Another moment for a time out came as we sat on a backless bench behind the churchyard, by what had once been a playground, an artificial mound with steps up its side, hardly any wooden treads left, only the eroded clay, a little pyramid that had taken on a conical shape and was now overgrown with brush. At our feet was sand with little depressions where sparrows usually bathed, each of the depressions renewed annually in the same spot by the current crop of birds, and all the birdbath marks in the sand forming a sort of constellation, Ursa Major. The Great Bear and sparrows: that went well together. Don Juan counting the hollows; this time without the counting compulsion. And along with it the sighing with which I was by now so familiar. Who was it who said that sorrow had to be something that weighed one down? Then it was Don Juan who brought up the sky, when he finally raised his head and exclaimed, “Now that’s a sky for you!” Finally children showed up after all, two of them, to play. They played a couple madly in love, gasping and groaning, and in the end both their tongues were hanging out.

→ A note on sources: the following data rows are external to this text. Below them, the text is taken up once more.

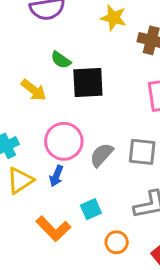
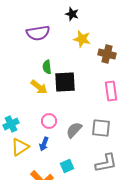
green semicircle: (61, 60) -> (47, 67), turned 48
yellow arrow: (34, 90) -> (39, 87), moved
pink circle: (64, 141) -> (49, 121), size x0.6

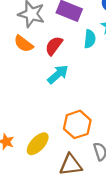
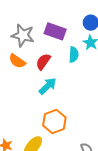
orange hexagon: (77, 124) -> (54, 122), moved

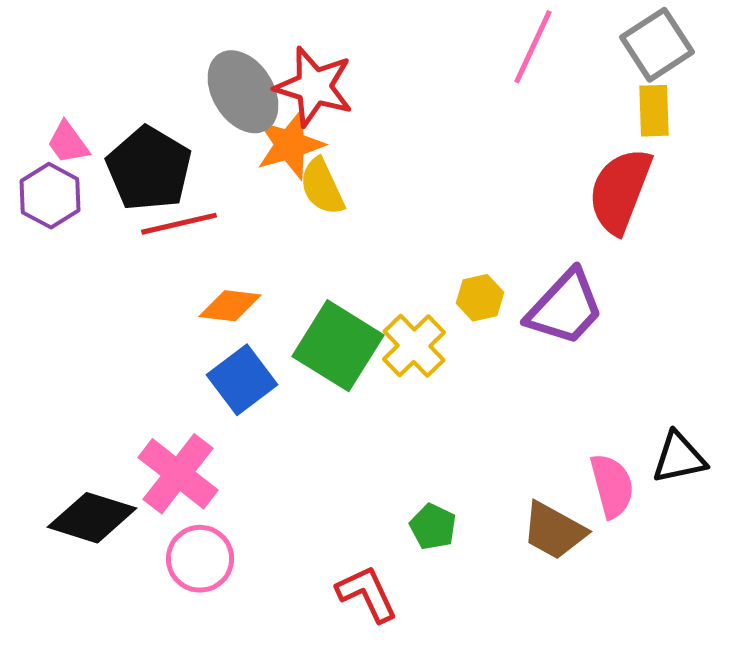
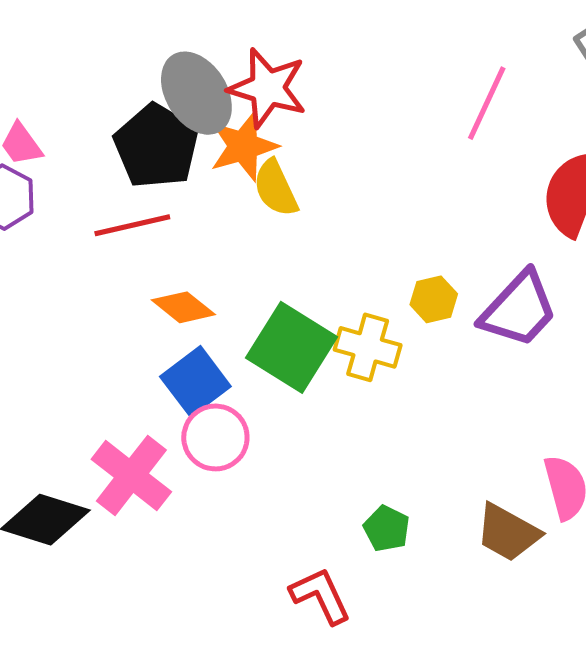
pink line: (533, 47) -> (487, 103), moved
black pentagon: (149, 169) -> (156, 146), moved
orange diamond: (230, 306) -> (183, 307), turned 32
yellow cross: (414, 346) -> (368, 347), turned -30
pink circle: (200, 559) -> (215, 437), moved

When we got back, in front of the inn at Port-Royal the servant’s car was parked at last. It was just as I had pictured it from Don Juan’s story: an old Russian model. The servant himself, however, was at first different from the way I had imagined him, as was usually the case with those I had come to know only from hearsay. Involuntarily I looked for the scratches and bites on his face. But it looked perfectly fine. Only his moustache seemed to be singed in one spot, and what I at first took for a very un-servant like ruff turned out to be one of those cervical collars that people wear after suffering whiplash. As we approached, the servant stayed in the car, sitting bolt upright and staring straight ahead. Although we stopped in front of and next to him, it was as if he did not notice Don Juan and me. He was in the middle of a monologue that could have begun infinitely long ago, his voice almost inaudible, like that of a sleepwalker, and this was all I could make out:
“. . . woman and death. Whenever I went to you, I was prepared to meet my death. In fact you came hurtling toward me as if to kill me, but then you fell into my arms.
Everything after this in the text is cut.